■ Aim of the exercise
The answer must be a single number: the count of lines below that contain the string "millions".

*** Opening Study material ***

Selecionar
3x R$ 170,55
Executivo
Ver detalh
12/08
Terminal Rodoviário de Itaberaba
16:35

*** Closing Study material ***
*** Opening Study material ***

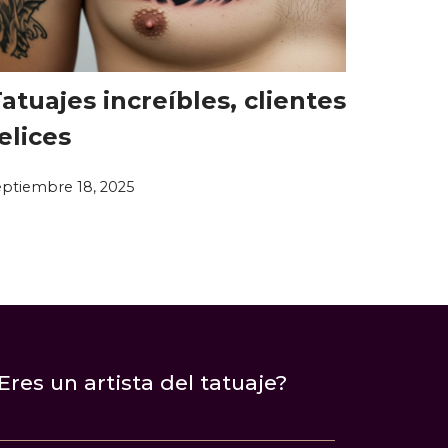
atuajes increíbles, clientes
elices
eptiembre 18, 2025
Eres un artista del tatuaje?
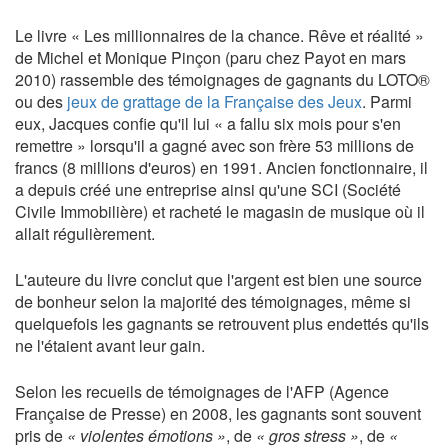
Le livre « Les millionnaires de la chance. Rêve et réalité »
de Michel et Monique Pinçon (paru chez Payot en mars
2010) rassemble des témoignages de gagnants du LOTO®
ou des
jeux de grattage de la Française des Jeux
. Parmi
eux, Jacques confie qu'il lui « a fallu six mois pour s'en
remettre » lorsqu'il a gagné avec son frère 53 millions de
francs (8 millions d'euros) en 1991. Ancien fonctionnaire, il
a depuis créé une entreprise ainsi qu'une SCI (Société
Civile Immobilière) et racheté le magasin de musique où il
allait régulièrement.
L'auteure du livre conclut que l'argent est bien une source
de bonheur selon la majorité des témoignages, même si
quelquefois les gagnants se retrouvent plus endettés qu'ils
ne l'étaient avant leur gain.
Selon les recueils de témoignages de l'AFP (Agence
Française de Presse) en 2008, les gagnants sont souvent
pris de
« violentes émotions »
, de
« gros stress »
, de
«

*** Closing Study material ***

■ Solution to this exercise
2